I started pushing around 10:15 am on Nov 3rd. In the beginning, I wasnt pushing effectively because I was letting air out while pushing. I was sooo tired. I had been up for so long and not only awake, but constantly walking. I remember my legs shaking and I couldnt hold them up myself, but Ryan & the nurse were there to help me. I pushed for about 30 minutes, but at my own pace. I could feel the contractions build and the urge to push and I would let everyone know when it was coming. I just listened to my body. I remember her crowning and everyone telling me they could see all her hair. I remember being asked if I wanted to reach down and touch her head, but I said no. I didnt want to put a visual to all the pain I was feeling!
At 10:46 am, Bristol Morgan was born. She was perfectly healthy & beautiful & very pink. She was placed on my chest and we dried her off. I remember her grabbing my finger. Her apgars were 9 and then a perfect 10 at 5 minutes. I have never seen Ryan so happy in all my life. Of course he cried. I was exhausted, but I had my perfect little girl.
We cleaned her off on my chest and I was allowed to keep her for almost 2 hours before they took her for her bath. I do remember being stitched up and that probably hurt the worse since I still didnt have any pain meds. Apparently, I started losing a lot of blood so they clamped her cord & had Ryan cut it and started me on pitocin to get my uterus to clamp down. I then nursed her for 20 min on each side within an hour of her birth. It was truly amazing.
Bristol was then taken to get her bath and get checked out. Ryan went with her per our birth plan. Thats when they tried to get me up and I apparently passed out in the bathroom with the nurses. I just remember the nurse grabbing me and pulling the emergency cord to get more help. I had lost a lot of blood and my bladder was too full and pushing on my uterus preventing it from contracting back like it was supposed to. They got me back in bed and eventually after threatening to cath me, I was able to pee & get back in bed. I remember being very exahusted and shaking and weak and just wanting to hold my baby.
Then Ryan was back with Bristol and he held her next to me since I didnt have the strength too.
Throughout everything, Ryan was my strength and support & I couldnt have done this without him. Bristol's birth was amazing and I wouldnt change a thing. Im so thankful to have a beautiful, healthy baby.

Our Birth Plan

a little late..but here it is:

Parents: Lindsay & Ryan Hegna
Pediatrician: Dr Rinaldi, 215-345-1122

To our nursing staff:
Thank you so much for taking our birth preferences below into consideration. We are so excited to be expecting our baby girl, Bristol Morgan! We've taken great care over the past nine months to have a very healthy pregnancy, and we wish to have a birth that's as free of interventions as possible.
Of course, we realize that I've never done this before, and also that life often doesn't go quite as planned. We defer to the experts when it comes to getting our baby here safely, but we'd like to be kept involved in all decisions along the way.

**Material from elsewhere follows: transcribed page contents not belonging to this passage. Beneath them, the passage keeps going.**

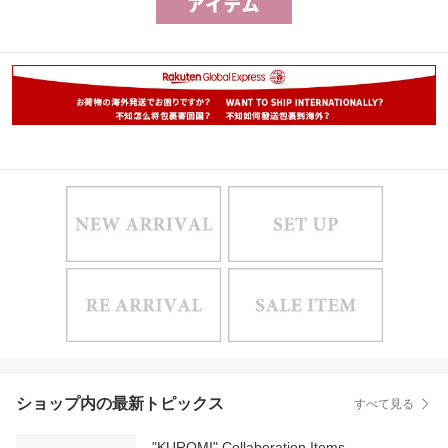
ショップ内の最新トピックス
すべて見る
"KUROMI" Collaboration Items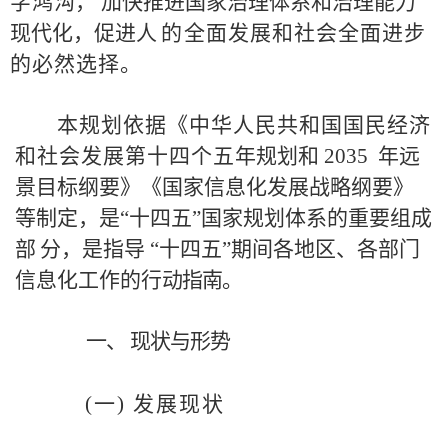
字鸿
沟，
加快推进国家治理体系和治理能力
现代化，促进人
的
全面发展和社会全面进步
的必然选择。
本规划依据《中华人民共和国国民经济
和社会发展第
十
四个
五
年规划和
2035
年远
景目标纲要》《国家信息化发展
战略纲要》
等制定，是
“
十四五
”
国家规划体系的重要组成
部
分，是指导
“十四五”期间各地区、各部门
信息化工作
的
行
动
指南。
一
、
现状与形势
(
一
) 发展现状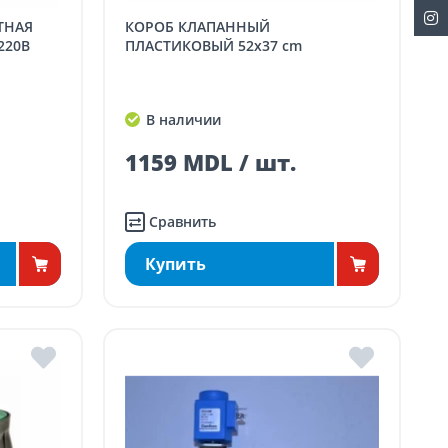
КОРОБ КЛАПАННЫЙ
220B
ПЛАСТИКОВЫЙ 52x37 cm
В наличии
1159 MDL / шт.
Сравнить
Купить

Preferences for Labor and Birth:
During Labor
- Please do not offer an epidural or anesthetics. If I decide to get one, I will ask for it.
- I prefer intermittent fetal monitoring to constant fetal monitoring, so that I can move around as freely as possible.
- I do not wish to have an IV hooked up to me unless I need it.
- I wish to have the freedom to labor however is most comfortable – in the shower, in the bed, walking around, on the birthing ball, on the toilet, in the whirlpool tub if available.
- I do not want Pitocin to be administered and I'd prefer not to have my bag of waters broken unless it's deemed necessary.
Pushing
- I'd like to be able to push spontaneously and in any position that seems to be the most effective.
- I'd like to avoid an episiotomy unless it's absolutely necessary as determined by my midwife
Birth and Post-Birth
- I'd like her put on my chest immediately after she's born. Please clean her off and suction her while she's still on my chest. I would like skin to skin contact for the first hour or two after birth if her health permits.
- I'd like to delay the cutting of the cord until it stops pulsating & Ryan would like to cut the cord.
- I would like to immediately try breastfeeding.
- I wish to delay any treatment that can be delayed so that I can have as much bonding time with baby immediately after birth if possible
- I would like our baby to room in with us after delivery
Baby Care
- I would like my daughter to be bathed & examined in my presence. If my daughter must be taken from me for medical treatment or to the nursery, I would like my husband Ryan to remain with her at all times (viewing window at nursery)
- Please do not offer any bottles or pacifiers, as I will be exclusively breastfeeding.
- We wish to decline the Hepatitis B shot & erythromycin eye ointment

Thank you so much for all your support during our daughter’s birth

Tuesday, October 27, 2009

No, I dont know when she is coming....

39 weeks, 1 day:

Yea, I know Im huge. I thought growth/weight gain was supposed to slow at this point. No such luck here. This girl has decided to have a late 3rd tri growth spurt...oh the joy. At 37 wk appt, I was measuring 34 weeks. Today at my 39 wk appt, I was measuring right on at 39 wks. Yup 5 cm growth in 2 weeks. Hence why I am huge I guess, but atleast measuring on track.
Those sweatpants are hot, right?!
Hmm what else.... No I have no clue when the baby is coming. Seriously. I swear I do not know. She will come when she is ready I suppose. Everything still looked good at my appt this morning. Baby is head is Very low & I have the pleasure of knowing that constantly. Yea, walking is a whole lot of fun at this point, but I still force myself everyday.
If I dont go into labor this week, then next week I have to have a non-stress test on my due date (tue) and then go back in on Fri for another one. As long as she passes, we dont have to talk induction yet, which I like.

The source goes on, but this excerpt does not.